Of the large banks, JPMorgan Chase (NYSE:JPM) is thought to be among the best-run. And while it trades at a small premium to other large financial institutions, all of the major banks trade at very low valuations relative to the market. JPMorgan is no exception, currently trading at just 11.8 times earnings, in spite of a recent earnings report that beat analyst estimates handily.

In that recently reported quarter, JPMorgan again proved why it deserves its premium relative to its large-cap banking peers. Besides its headline earnings beat, the more granular banking metrics investors track also were also very impressive. Here's what they were, and why investors should take a fresh look at this old institution. 

An older couple shakes hands with a younger banker at a desk.

Image source: Getty Images.

Return on tangible equity: Up

Let's start with return on tangible common equity (ROTCE), which is net income divided by tangible equity -- essentially a bank's equity minus goodwill and intangible assets. JPMorgan's ROTCE came in at 19%, which is very strong relative to other banks. It was also a big improvement over the fourth quarter's mere 14%, though roughly flat compared to the first quarter of 2018. Still, the quarterly figure exceeded JPMorgan's full-year 2018 ROTCE figure of 17%.

No doubt, the Tax Cuts and Jobs Act of 2017 is helping juice net income, though as we'll see in the following sections, JPMorgan's fundamentals are also outperforming.

Capital ratios: Up

Adding to the impressiveness of JPMorgan's surging returns on equity is the fact that the bank's equity itself also got bigger last quarter.

Common equity tier one capital (CET1) is a risk-weighted measurement of equity capital, measured according to the Basel III capital rules. Because JPMorgan is a systemically important financial institution, it has to retain a higher amount of capital than it did prior to the 2008 financial crisis and, because of its size, higher than most other banks. On Jan. 1, the limit was raised to 10.5%, due to regulations that became fully phased in at the end of last year.

Last quarter, JPMorgan's CET1 ratio was 12.1%, higher than both the fourth quarter's 12% mark and the year-ago quarter's 11.8% mark.
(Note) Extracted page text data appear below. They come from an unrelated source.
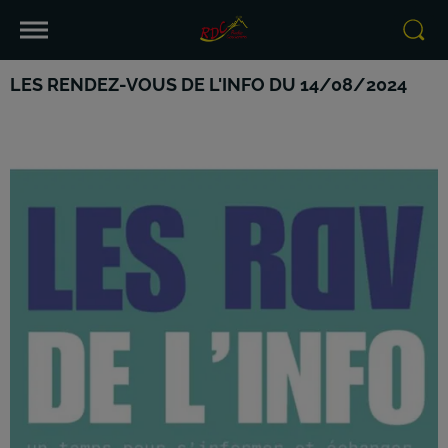
LES RENDEZ-VOUS DE L'INFO DU 14/08/2024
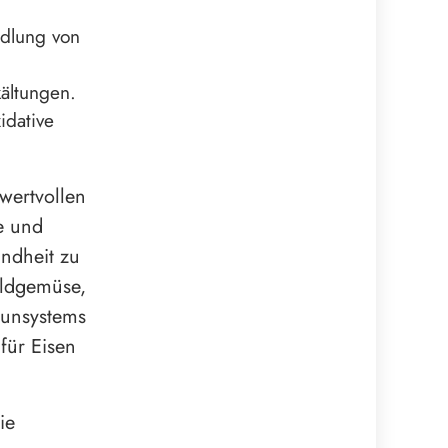
ndlung von
kältungen.
idative
wertvollen
ne und
undheit zu
ildgemüse,
munsystems
für Eisen
ie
So even though the company's 19% was ROTCE was equal to that of the year-ago quarter, it earned those returns on a higher amount of capital, making the last quarter's profitability all the more impressive.

Efficiency ratio: Down

JPMorgan also showed progress in lowering its efficiency ratio (the company calls this its overhead ratio), which measures non-interest costs divided by overall revenue. The lower this figure, the better -- though different banks will have different efficiency ratios, depending on their business mix, so a bank's efficiency ratio should really be compared against its own history.

Here again, JPMorgan shined with a 55% efficiency ratio, down from 59% in the fourth quarter and 56% in the year-ago quarter.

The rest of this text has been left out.